====== Materials provided

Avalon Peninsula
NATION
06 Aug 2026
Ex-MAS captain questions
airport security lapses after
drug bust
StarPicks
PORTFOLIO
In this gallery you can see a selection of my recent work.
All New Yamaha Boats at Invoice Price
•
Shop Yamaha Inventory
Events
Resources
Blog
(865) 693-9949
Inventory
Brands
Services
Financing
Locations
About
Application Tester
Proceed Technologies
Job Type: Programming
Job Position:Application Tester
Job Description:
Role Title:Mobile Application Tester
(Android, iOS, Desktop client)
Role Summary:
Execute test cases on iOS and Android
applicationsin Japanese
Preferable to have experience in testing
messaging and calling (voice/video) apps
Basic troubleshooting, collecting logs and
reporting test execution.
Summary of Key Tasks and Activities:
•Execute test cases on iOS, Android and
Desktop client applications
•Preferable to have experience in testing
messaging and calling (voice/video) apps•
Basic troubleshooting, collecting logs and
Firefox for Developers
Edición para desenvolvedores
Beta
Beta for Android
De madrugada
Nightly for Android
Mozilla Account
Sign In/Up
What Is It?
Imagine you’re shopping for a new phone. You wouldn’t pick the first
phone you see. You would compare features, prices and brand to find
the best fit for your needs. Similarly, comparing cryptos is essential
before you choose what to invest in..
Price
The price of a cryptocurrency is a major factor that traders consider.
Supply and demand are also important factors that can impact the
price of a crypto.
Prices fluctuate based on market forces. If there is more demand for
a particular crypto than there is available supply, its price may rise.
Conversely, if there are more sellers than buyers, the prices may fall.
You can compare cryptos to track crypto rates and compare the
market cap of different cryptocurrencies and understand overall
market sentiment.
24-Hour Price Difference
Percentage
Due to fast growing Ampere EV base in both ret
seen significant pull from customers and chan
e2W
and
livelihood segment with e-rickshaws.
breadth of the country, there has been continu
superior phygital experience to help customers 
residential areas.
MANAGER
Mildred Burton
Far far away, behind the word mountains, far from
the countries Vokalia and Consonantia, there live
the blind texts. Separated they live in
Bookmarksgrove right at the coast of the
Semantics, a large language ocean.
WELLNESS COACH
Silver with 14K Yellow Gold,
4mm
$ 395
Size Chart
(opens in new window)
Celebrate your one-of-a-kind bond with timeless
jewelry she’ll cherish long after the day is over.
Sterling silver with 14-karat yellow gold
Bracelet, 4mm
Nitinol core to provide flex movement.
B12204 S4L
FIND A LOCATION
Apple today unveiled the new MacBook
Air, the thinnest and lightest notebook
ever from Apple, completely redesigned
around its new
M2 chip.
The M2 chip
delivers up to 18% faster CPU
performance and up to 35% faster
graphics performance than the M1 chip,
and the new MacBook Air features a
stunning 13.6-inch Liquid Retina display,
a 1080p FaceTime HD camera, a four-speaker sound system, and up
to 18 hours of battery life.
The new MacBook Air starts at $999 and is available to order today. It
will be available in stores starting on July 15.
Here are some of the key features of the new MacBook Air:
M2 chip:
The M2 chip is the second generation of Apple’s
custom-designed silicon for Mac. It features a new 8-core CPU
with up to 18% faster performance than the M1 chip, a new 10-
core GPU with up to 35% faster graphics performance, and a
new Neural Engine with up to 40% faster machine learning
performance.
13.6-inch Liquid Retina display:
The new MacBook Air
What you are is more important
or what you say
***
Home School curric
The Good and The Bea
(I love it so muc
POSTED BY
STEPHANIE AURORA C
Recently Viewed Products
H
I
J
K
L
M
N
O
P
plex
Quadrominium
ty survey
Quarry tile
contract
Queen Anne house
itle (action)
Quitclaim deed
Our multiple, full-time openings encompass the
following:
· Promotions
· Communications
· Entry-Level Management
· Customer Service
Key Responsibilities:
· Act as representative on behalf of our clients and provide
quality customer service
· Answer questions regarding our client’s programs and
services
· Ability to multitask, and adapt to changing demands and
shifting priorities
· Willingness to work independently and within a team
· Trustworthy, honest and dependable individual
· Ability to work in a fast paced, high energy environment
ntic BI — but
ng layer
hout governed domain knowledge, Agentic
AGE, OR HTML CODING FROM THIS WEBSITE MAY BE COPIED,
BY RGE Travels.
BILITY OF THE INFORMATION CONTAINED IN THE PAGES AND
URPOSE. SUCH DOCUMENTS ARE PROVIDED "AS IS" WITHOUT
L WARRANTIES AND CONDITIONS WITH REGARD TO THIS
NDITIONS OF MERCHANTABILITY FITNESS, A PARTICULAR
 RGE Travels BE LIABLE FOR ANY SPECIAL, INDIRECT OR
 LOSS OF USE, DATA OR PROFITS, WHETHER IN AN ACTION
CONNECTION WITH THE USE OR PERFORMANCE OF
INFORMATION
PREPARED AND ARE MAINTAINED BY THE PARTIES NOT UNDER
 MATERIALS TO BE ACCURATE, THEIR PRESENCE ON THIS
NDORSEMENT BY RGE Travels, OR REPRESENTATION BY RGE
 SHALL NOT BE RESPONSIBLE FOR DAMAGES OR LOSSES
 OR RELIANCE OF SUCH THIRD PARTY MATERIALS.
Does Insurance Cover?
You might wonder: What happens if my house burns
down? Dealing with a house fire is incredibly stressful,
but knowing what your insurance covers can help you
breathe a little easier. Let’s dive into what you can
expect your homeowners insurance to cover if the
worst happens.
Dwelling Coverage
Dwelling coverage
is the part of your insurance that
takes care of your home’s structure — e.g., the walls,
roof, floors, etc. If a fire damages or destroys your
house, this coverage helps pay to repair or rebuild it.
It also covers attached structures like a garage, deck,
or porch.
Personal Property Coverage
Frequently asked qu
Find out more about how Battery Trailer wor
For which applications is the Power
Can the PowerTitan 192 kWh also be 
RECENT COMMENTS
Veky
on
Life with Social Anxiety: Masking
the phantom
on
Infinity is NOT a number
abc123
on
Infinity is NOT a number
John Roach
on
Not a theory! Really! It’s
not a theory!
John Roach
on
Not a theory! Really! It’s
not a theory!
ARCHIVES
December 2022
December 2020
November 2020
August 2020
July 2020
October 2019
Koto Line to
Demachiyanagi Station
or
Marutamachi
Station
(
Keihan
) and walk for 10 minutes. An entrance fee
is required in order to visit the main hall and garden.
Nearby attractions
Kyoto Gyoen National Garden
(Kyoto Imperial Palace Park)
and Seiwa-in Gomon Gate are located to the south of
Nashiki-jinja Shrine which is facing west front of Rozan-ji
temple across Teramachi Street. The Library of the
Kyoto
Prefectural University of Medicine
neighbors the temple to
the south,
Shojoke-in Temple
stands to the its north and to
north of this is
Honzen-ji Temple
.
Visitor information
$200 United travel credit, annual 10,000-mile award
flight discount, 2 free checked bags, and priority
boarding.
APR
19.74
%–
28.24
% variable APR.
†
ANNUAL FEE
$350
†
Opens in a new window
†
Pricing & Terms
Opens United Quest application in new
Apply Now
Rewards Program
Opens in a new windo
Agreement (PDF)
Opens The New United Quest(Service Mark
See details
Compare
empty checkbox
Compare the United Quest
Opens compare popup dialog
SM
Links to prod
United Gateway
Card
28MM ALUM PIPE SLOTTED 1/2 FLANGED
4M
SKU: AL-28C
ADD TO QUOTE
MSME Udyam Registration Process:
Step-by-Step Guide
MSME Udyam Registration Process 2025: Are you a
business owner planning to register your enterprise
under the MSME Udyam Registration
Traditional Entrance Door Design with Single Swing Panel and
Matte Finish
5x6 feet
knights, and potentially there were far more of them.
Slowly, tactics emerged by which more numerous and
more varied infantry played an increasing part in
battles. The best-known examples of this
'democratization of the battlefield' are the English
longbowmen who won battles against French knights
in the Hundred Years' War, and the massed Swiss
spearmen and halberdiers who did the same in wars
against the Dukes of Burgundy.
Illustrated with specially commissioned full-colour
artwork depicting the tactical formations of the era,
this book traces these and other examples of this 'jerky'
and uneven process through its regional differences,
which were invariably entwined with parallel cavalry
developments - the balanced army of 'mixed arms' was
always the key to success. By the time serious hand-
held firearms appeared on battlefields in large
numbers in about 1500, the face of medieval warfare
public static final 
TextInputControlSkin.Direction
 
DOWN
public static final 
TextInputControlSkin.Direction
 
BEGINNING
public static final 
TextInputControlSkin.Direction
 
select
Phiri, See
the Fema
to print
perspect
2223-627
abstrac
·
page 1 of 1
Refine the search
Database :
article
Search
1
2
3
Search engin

============

== Prompt ==
What lines of the data contain the string "features"? List them.

== Answer space ==
phone you see. You would compare features, prices and brand to find
and the new MacBook Air features a
Here are some of the key features of the new MacBook Air:
custom-designed silicon for Mac. It features a new 8-core CPU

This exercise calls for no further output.